Chérubin arrivant à « Charme Villa » porteur de nouvelles plus rassurantes sur l’état de Mme Dupas, aperçut Jean Bahr aux prises avec la fièvre et le délire.

— M. Maurice, dit-il, Mlle Dupas est, en ce moment, chez M. Jambeau.

— Vraiment ! s’écria Maurice. Reste ici alors, Chérubin ; je vais aller à la « Villa Bianca » et ramener Mlle Dupas.

Maurice partit, à la course, dans la direction de la « Villa Bianca » et il y arriva juste au moment où Marielle s’apprêtait à retourner chez elle.

— Ah ! M. Maurice ! dit Marielle en tendant la main au jeune homme.

— Comment allez-vous Mlle Marielle ? demanda Maurice à la jeune fille. Vous avez été très éprouvés au « Manoir-Roux » !

— Certes, oui, répondit Marielle ; mais tous sont sur pied maintenant, Dieu merci.
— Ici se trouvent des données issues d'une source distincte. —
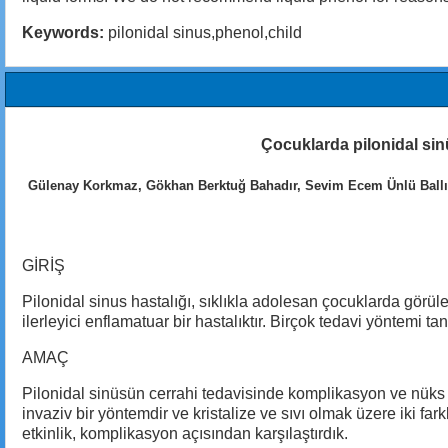
Keywords:
pilonidal sinus,phenol,child
Çocuklarda pilonidal sinüs
Gülenay Korkmaz, Gökhan Berktuğ Bahadır, Sevim Ecem Ünlü Ballı,
GİRİŞ
Pilonidal sinus hastalığı, sıklıkla adolesan çocuklarda görül
ilerleyici enflamatuar bir hastalıktır. Birçok tedavi yöntem
AMAÇ
Pilonidal sinüsün cerrahi tedavisinde komplikasyon ve nüks o
invaziv bir yöntemdir ve kristalize ve sıvı olmak üzere iki fa
etkinlik, komplikasyon açısından karşılaştırdık.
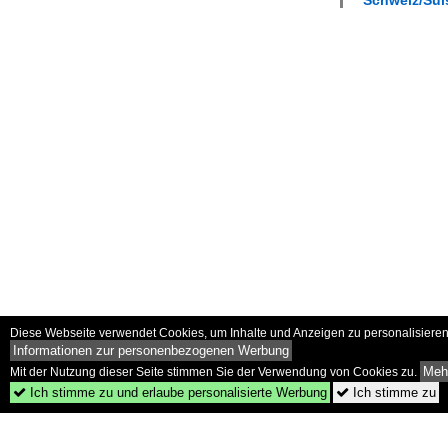
Diese Webseite verwendet Cookies, um Inhalte und Anzeigen zu personalisieren 
Informationen zur personenbezogenen Werbung
Mehr
Mit der Nutzung dieser Seite stimmen Sie der Verwendung von Cookies zu.
Ich stimme zu und erlaube personalisierte Werbung
Ich stimme zu


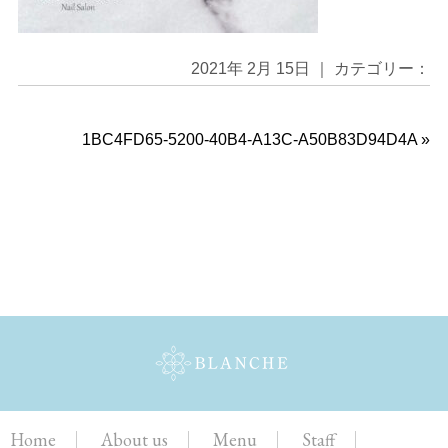
2021年 2月 15日 ｜ カテゴリー：
1BC4FD65-5200-40B4-A13C-A50B83D94D4A
»
Home
About us
Menu
Staff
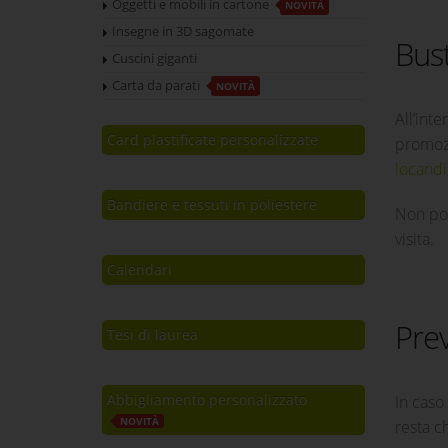
Oggetti e mobili in cartone
NOVITÀ
Insegne in 3D sagomate
Bust
Cuscini giganti
Carta da parati
NOVITÀ
All’int
Card plastificate personalizzate
promozi
locand
Bandiere e tessuti in poliestere
Non por
visita.
Calendari
Prev
Tesi di laurea
Abbigliamento personalizzato
In caso 
NOVITÀ
resta c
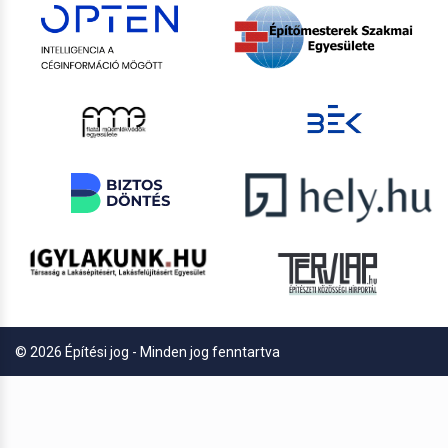
© 2026 Építési jog - Minden jog fenntartva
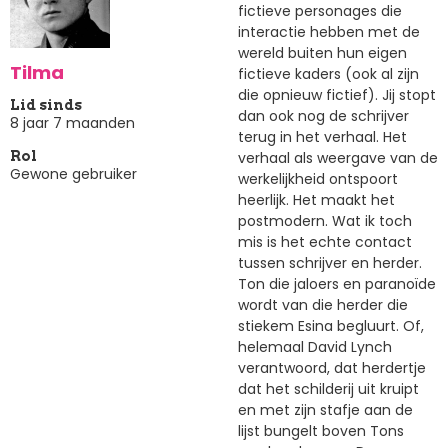
fictieve personages die
interactie hebben met de
wereld buiten hun eigen
Tilma
fictieve kaders (ook al zijn
die opnieuw fictief). Jij stopt
Lid sinds
dan ook nog de schrijver
8 jaar 7 maanden
terug in het verhaal. Het
verhaal als weergave van de
Rol
Gewone gebruiker
werkelijkheid ontspoort
heerlijk. Het maakt het
postmodern. Wat ik toch
mis is het echte contact
tussen schrijver en herder.
Ton die jaloers en paranoïde
wordt van die herder die
stiekem Esina begluurt. Of,
helemaal David Lynch
verantwoord, dat herdertje
dat het schilderij uit kruipt
en met zijn stafje aan de
lijst bungelt boven Tons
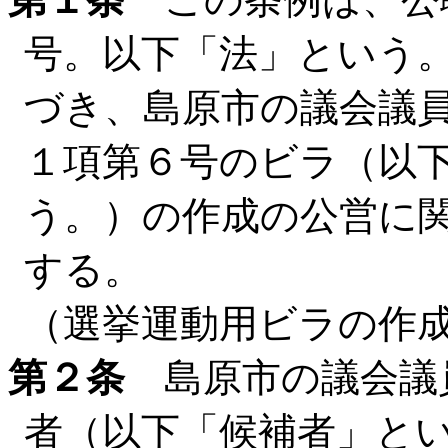
号。以下「法」という。
づき、島原市の議会議
１項第６号のビラ（以
う。）の作成の公営に
する。
（選挙運動用ビラの作
第２条
島原市の議会議
者（以下「候補者」と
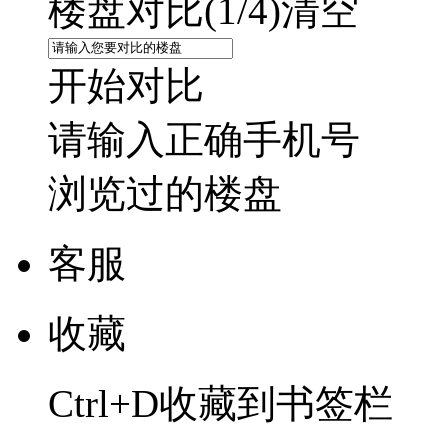
楼盘对比(
1
/4)
清空
开始对比
请输入正确手机号
浏览过的楼盘
客服
收藏
Ctrl+D收藏到书签栏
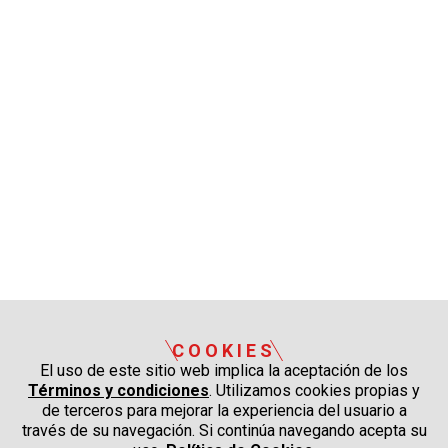
COOKIES
El uso de este sitio web implica la aceptación de los
Términos y condiciones
. Utilizamos cookies propias y
de terceros para mejorar la experiencia del usuario a
través de su navegación. Si continúa navegando acepta su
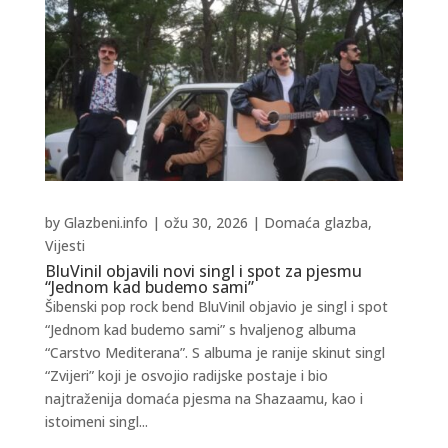
by
Glazbeni.info
|
ožu 30, 2026
|
Domaća glazba
,
Vijesti
BluVinil objavili novi singl i spot za pjesmu
“Jednom kad budemo sami”
Šibenski pop rock bend BluVinil objavio je singl i spot
“Jednom kad budemo sami” s hvaljenog albuma
“Carstvo Mediterana”. S albuma je ranije skinut singl
“Zvijeri” koji je osvojio radijske postaje i bio
najtraženija domaća pjesma na Shazaamu, kao i
istoimeni singl...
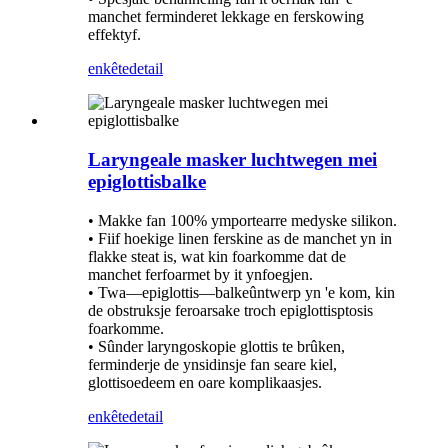
manchet ferminderet lekkage en ferskowing
effektyf.
enkête
detail
Laryngeale masker luchtwegen mei
epiglottisbalke
• Makke fan 100% ymportearre medyske silikon.
• Fiif hoekige linen ferskine as de manchet yn in
flakke steat is, wat kin foarkomme dat de
manchet ferfoarmet by it ynfoegjen.
• Twa—epiglottis—balkeûntwerp yn 'e kom, kin
de obstruksje feroarsake troch epiglottisptosis
foarkomme.
• Sûnder laryngoskopie glottis te brûken,
ferminderje de ynsidinsje fan seare kiel,
glottisoedeem en oare komplikaasjes.
enkête
detail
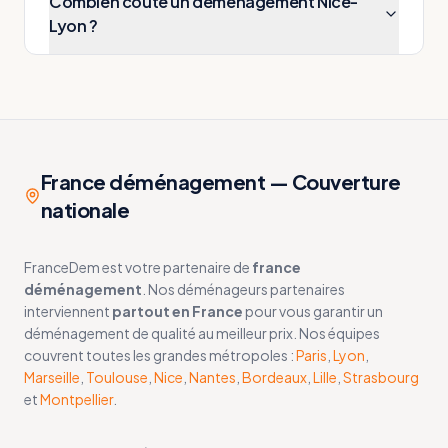
Combien coûte un déménagement Nice-
Lyon ?
France déménagement — Couverture
nationale
FranceDem est votre partenaire de
france
déménagement
. Nos déménageurs partenaires
interviennent
partout en France
pour vous garantir un
déménagement de qualité au meilleur prix. Nos équipes
couvrent toutes les grandes métropoles :
Paris
,
Lyon
,
Marseille
,
Toulouse
,
Nice
,
Nantes
,
Bordeaux
,
Lille
,
Strasbourg
et
Montpellier
.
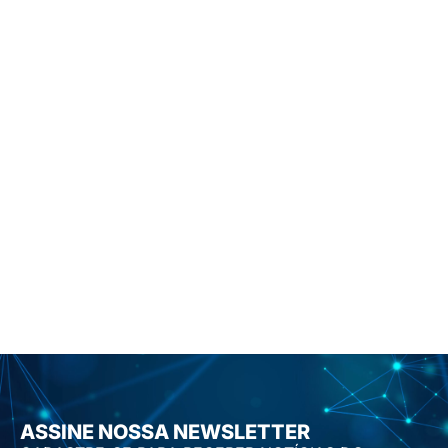
ASSINE NOSSA NEWSLETTER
Et… M. Maurice, comment vous remercier de votre délicate attention d’avoir envoyé votre domestique, ce bon Chérubin, à mon aide ! Je ne sais vraiment comment je serais parvenue à me tirer d’affaire sans lui !

— Je vous assure, Marielle, interposa M. Jambeau, que je serais aujourd’hui dans le sein d’Abraham, si ce n’eut été de Maurice et de Jean !… Jean ne vous a pas accompagné, Maurice ?

— Non, M. Jambeau, Jean ne m’a pas accompagné… pour la bonne raison que ce pauvre Jean est tombé malade subitement, hier soir, dit Maurice.

— Jean malade !

Cette exclamation c’est Marielle et M. Jambeau qui la firent ensemble.

— Oui, Jean est malade, bien malade ; il a la fièvre et le délire… Il est bien changé ce pauvre Jean !… C’est pourquoi, ayant appris par mon domestique que Mlle Marielle était ici, je suis venue la chercher… Jean est chez moi… Qui sait ce que la présence de sa fiancée…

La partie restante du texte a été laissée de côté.